(Page images and extracted text)
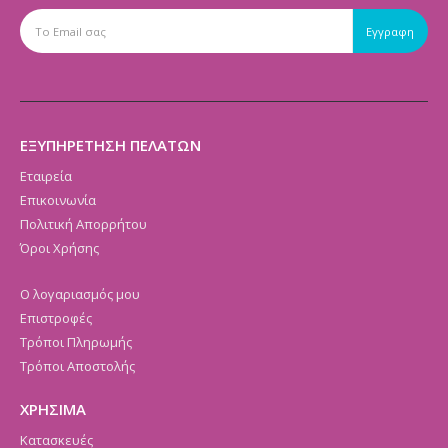
ΕΞΥΠΗΡΕΤΗΣΗ ΠΕΛΑΤΩΝ
Εταιρεία
Επικοινωνία
Πολιτική Απορρήτου
Όροι Χρήσης
Ο λογαριασμός μου
Επιστροφές
Τρόποι Πληρωμής
Τρόποι Αποστολής
ΧΡΗΣΙΜΑ
Κατασκευές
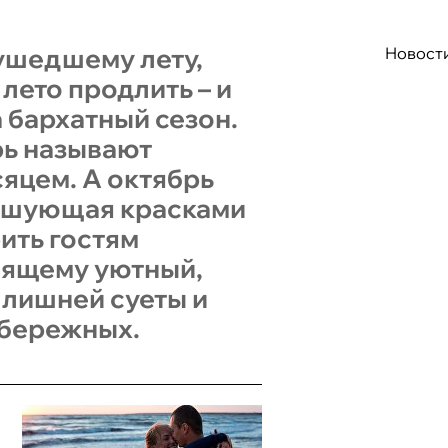
 ушедшему лету,
Новост
лето продлить – и
 бархатный сезон.
рь называют
яцем. А октябрь
ушующая красками
ить гостям
оящему уютный,
 лишней суеты и
абережных.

HOW TO COMPLETE THIS TASK | Give back exactly the lines from the top of the records to the line containing "ушующая красками", both included, and no pictures.

EXPECTED ANSWER |
ΕΞΥΠΗΡΕΤΗΣΗ ΠΕΛΑΤΩΝ
Εταιρεία
Επικοινωνία
Πολιτική Απορρήτου
Όροι Χρήσης
Ο λογαριασμός μου
Επιστροφές
Τρόποι Πληρωμής
Τρόποι Αποστολής
ΧΡΗΣΙΜΑ
Κατασκευές
 ушедшему лету,
Новост
лето продлить – и
 бархатный сезон.
рь называют
яцем. А октябрь
ушующая красками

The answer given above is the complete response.